La version originale de ce site aux Etats-Unis s’oriente de plus en plus vers des contenus légers (people, divertissement) alors qu’au départ, l’accent était placé sur le journalisme, l’économie et la politique. C’est que pour rétribuer ses contributeurs, il doit être profitable. Le rendre payant risquerait de faire décroître sa popularité, ce qui nuirait à sa rentabilité. Voilà pourquoi il doit, pour augmenter le nombre de visites, traiter de sujets divertissants. Il s’enferme ainsi dans le dilemme des médias en ligne : comment parvenir à jouer un rôle social tout en étant rentable ?

Comment trouver des contributeurs, et les soutenir

D’un autre côté, résoudre le problème de trouver des contenus et de l’argent n’est pas insoluble pour un site géré par une seule personne.
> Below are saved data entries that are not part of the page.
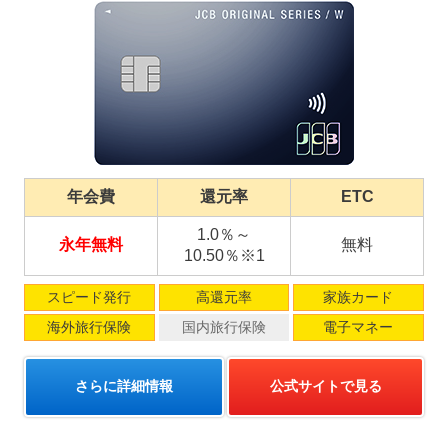
年会費
還元率
ETC
1.0％～
永年無料
無料
10.50％※1
スピード発行
高還元率
家族カード
海外旅行保険
国内旅行保険
電子マネー
さらに詳細情報
公式サイトで見る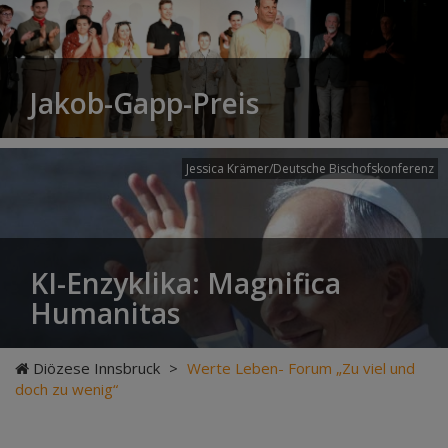
Jakob-Gapp-Preis
Jessica Krämer/Deutsche Bischofskonferenz
KI-Enzyklika: Magnifica
Humanitas
Diözese Innsbruck
>
Werte Leben- Forum „Zu viel und
doch zu wenig“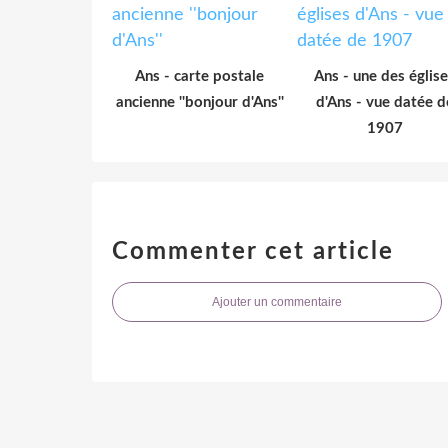
Ans - carte postale
Ans - une des églis
ancienne ''bonjour d'Ans''
d'Ans - vue datée d
1907
Commenter cet article
Ajouter un commentaire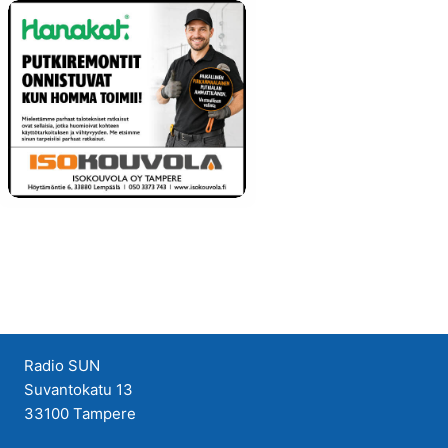
Radio SUN
Suvantokatu 13
33100 Tampere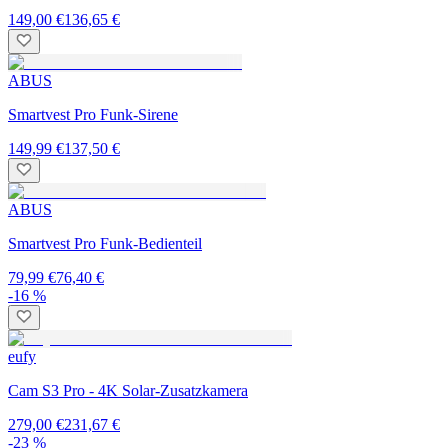
149,00 €
136,65 €
ABUS
Smartvest Pro Funk-Sirene
149,99 €
137,50 €
ABUS
Smartvest Pro Funk-Bedienteil
79,99 €
76,40 €
-16 %
eufy
Cam S3 Pro - 4K Solar-Zusatzkamera
279,00 €
231,67 €
-23 %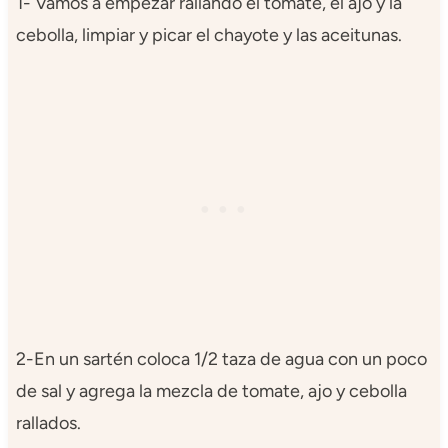
1- Vamos a empezar rallando el tomate, el ajo y la
cebolla, limpiar y picar el chayote y las aceitunas.
2-En un sartén coloca 1/2 taza de agua con un poco
de sal y agrega la mezcla de tomate, ajo y cebolla
rallados.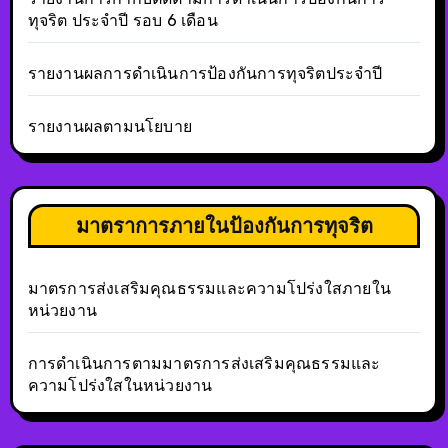
ทุจริต ประจำปี รอบ 6 เดือน
รายงานผลการดำเนินการป้องกันการทุจริตประจำปี
รายงานผลตามนโยบาย
มาตราการภายในป้องกันการทุจริต
มาตรการส่งเสริมคุณธรรมและความโปร่งใสภายใน
หน่วยงาน
การดำเนินการตามมาตรการส่งเสริมคุณธรรมและ
ความโปร่งใสในหน่วยงาน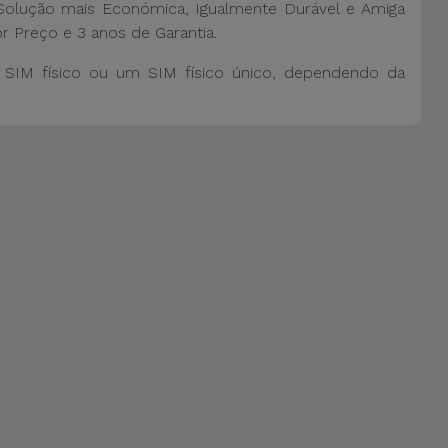
olução mais Económica, Igualmente Durável e Amiga
r Preço e 3 anos de Garantia.
SIM físico ou um SIM físico único, dependendo da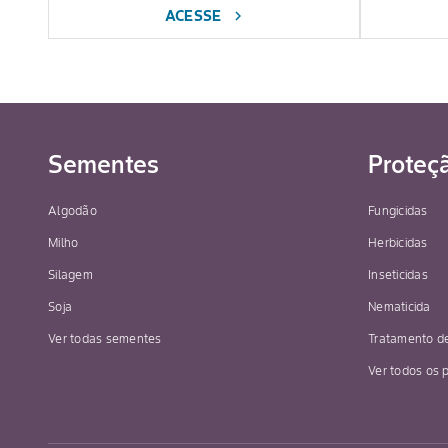
ACESSE
chevron_right
Sementes
Proteç
Algodão
Fungicidas
Milho
Herbicidas
Silagem
Inseticidas
Soja
Nematicida
Ver todas sementes
Tratamento d
Ver todos os 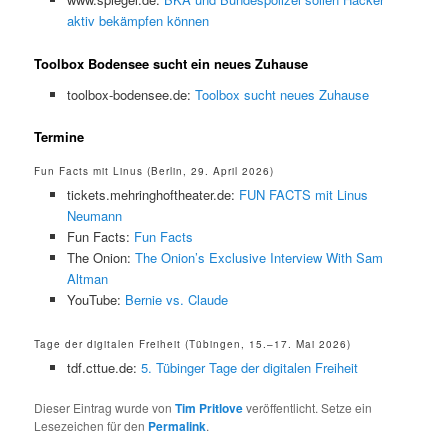
aktiv bekämpfen können
Toolbox Bodensee sucht ein neues Zuhause
toolbox-bodensee.de:
Toolbox sucht neues Zuhause
Termine
Fun Facts mit Linus (Berlin, 29. April 2026)
tickets.mehringhoftheater.de:
FUN FACTS mit Linus
Neumann
Fun Facts:
Fun Facts
The Onion:
The Onion’s Exclusive Interview With Sam
Altman
YouTube:
Bernie vs. Claude
Tage der digitalen Freiheit (Tübingen, 15.–17. Mai 2026)
tdf.cttue.de:
5. Tübinger Tage der digitalen Freiheit
Dieser Eintrag wurde von
Tim Pritlove
veröffentlicht. Setze ein
Lesezeichen für den
Permalink
.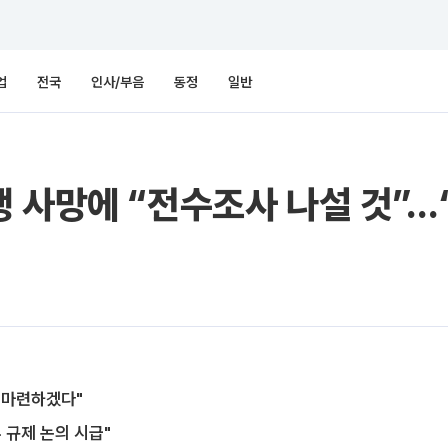
업
전국
인사/부음
동정
일반
사망에 “전수조사 나설 것”…‘4
 마련하겠다"
 규제 논의 시급"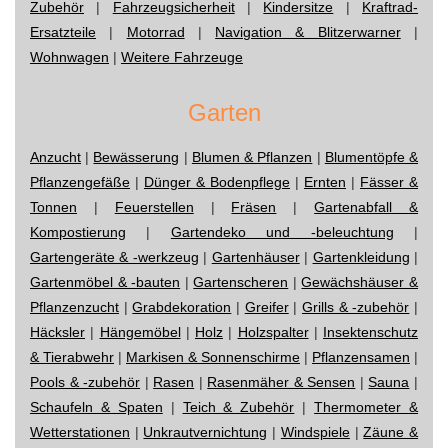
Zubehör
|
Fahrzeugsicherheit
|
Kindersitze
|
Kraftrad-
Ersatzteile
|
Motorrad
|
Navigation & Blitzerwarner
|
Wohnwagen
|
Weitere Fahrzeuge
Garten
Anzucht
|
Bewässerung
|
Blumen & Pflanzen
|
Blumentöpfe &
Pflanzengefäße
|
Dünger & Bodenpflege
|
Ernten
|
Fässer &
Tonnen
|
Feuerstellen
|
Fräsen
|
Gartenabfall &
Kompostierung
|
Gartendeko und -beleuchtung
|
Gartengeräte & -werkzeug
|
Gartenhäuser
|
Gartenkleidung
|
Gartenmöbel & -bauten
|
Gartenscheren
|
Gewächshäuser &
Pflanzenzucht
|
Grabdekoration
|
Greifer
|
Grills & -zubehör
|
Häcksler
|
Hängemöbel
|
Holz
|
Holzspalter
|
Insektenschutz
& Tierabwehr
|
Markisen & Sonnenschirme
|
Pflanzensamen
|
Pools & -zubehör
|
Rasen
|
Rasenmäher & Sensen
|
Sauna
|
Schaufeln & Spaten
|
Teich & Zubehör
|
Thermometer &
Wetterstationen
|
Unkrautvernichtung
|
Windspiele
|
Zäune &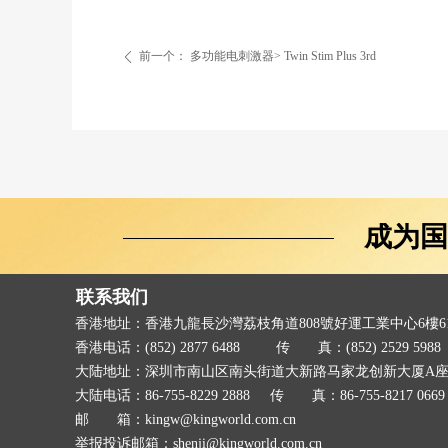
前一个：
多功能电刺激器> Twin Stim Plus 3rd
ꄴ
成为国
联系我们
香港地址：香港九龍長沙灣荔枝角道808號好運工業中心6樓6
香港电话：(852) 2877 6488
传 真：(852) 2529 5988
大陆地址：深圳市南山区南头街道大新路马家龙创新大厦A座8
大陆电话：86-755-8229 2888
传 真：86-755-8217 0669
邮 箱：kingw@kingworld.com.cn
举报投诉邮箱：shenji@kingworld.com.cn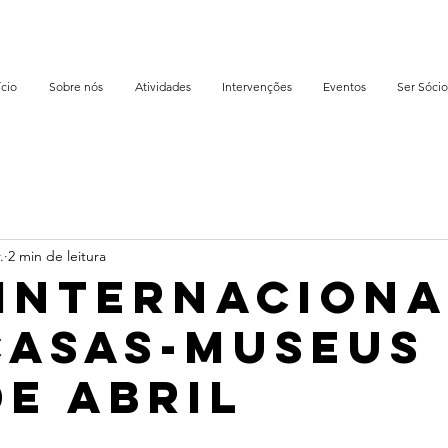
ício
Sobre nós
Atividades
Intervenções
Eventos
Ser Sócio
.
2 min de leitura
 Internaciona
Casas-Museus 
de abril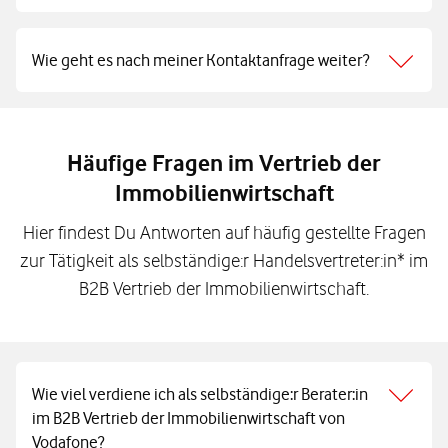
Wie geht es nach meiner Kontaktanfrage weiter?
Häufige Fragen im Vertrieb der
Immobilienwirtschaft
Hier findest Du Antworten auf häufig gestellte Fragen
zur Tätigkeit als selbständige:r Handelsvertreter:in* im
B2B Vertrieb der Immobilienwirtschaft.
Wie viel verdiene ich als selbständige:r Berater:in
im B2B Vertrieb der Immobilienwirtschaft von
Vodafone?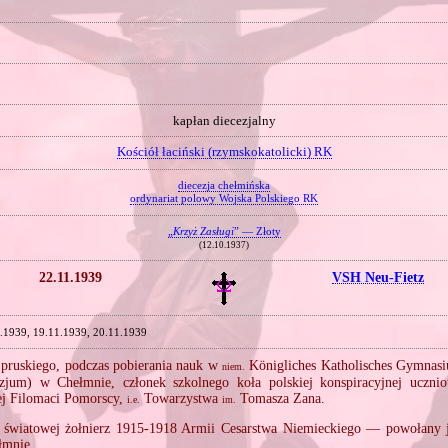
kapłan diecezjalny
Kościół łaciński (rzymskokatolicki) RK
diecezja chełmińska
ordynariat polowy Wojska Polskiego RK
„
Krzyż Zasługi
” — Złoty
(12.10.1937)
22.11.1939
VSH Neu‐Fietz
.1939, 19.11.1939, 20.11.1939
 pruskiego, podczas pobierania nauk w
Königliches Katholisches Gymnasi
niem.
zjum) w Chełmnie, członek szkolnego koła polskiej konspiracyjnej uczniow
ej Filomaci Pomorscy,
Towarzystwa
Tomasza Zana.
i.e.
im.
 światowej żołnierz 1915‐1918 Armii Cesarstwa Niemieckiego — powołany j
łmnie.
Il y a des journalistes qui ont réussi à développer leurs activités en se procurant des fonds grâce à l’abonnement ou la vente de publications en ligne. Ils peuvent utiliser ces revenus pour recruter des journalistes ou faire des reportages. Il s’agit en général de journalistes déjà connus, expérimentés. Rares sont ceux qui ont été découverts sur Internet et qui ont réussi à s’assurer un soutien financier. Les maisons d’édition continuent à rechercher de nouveaux auteurs, mais je suis convaincu que les médias en ligne doivent prendre des initiatives en ce sens. Ils ont probablement beaucoup à apprendre du monde de l’édition, qui offre aux nouveaux écrivains des prix littéraires, la possibilité d’être publié, et l’accompagnement de leurs éditeurs.

La version japonaise du Huffington Post donne le sentiment pour l’instant de vouloir ancrer son activité sur l’économie, la politique, le journalisme. De nombreuses personnes qui y écrivent le font aussi sur « Mon Yahoo News » ou Blogos. La place accordée aux commentaires, une spécificité du site, ne parviendra pas à devenir un espace de discussion si les articles ne suscitent pas le débat. Nous continuerons à le suivre pour voir comment il développe de nouveaux auteurs, et nous devons aussi réfléchir sérieusement au soutien que nous devons fournir aux auteurs.

Dans une prochaine chronique, je m’intéresserai à des moyens de se procurer des contenus de bonne qualité, en lien avec les campagnes électorales sur Internet et du point de vue de la détermination des priorités.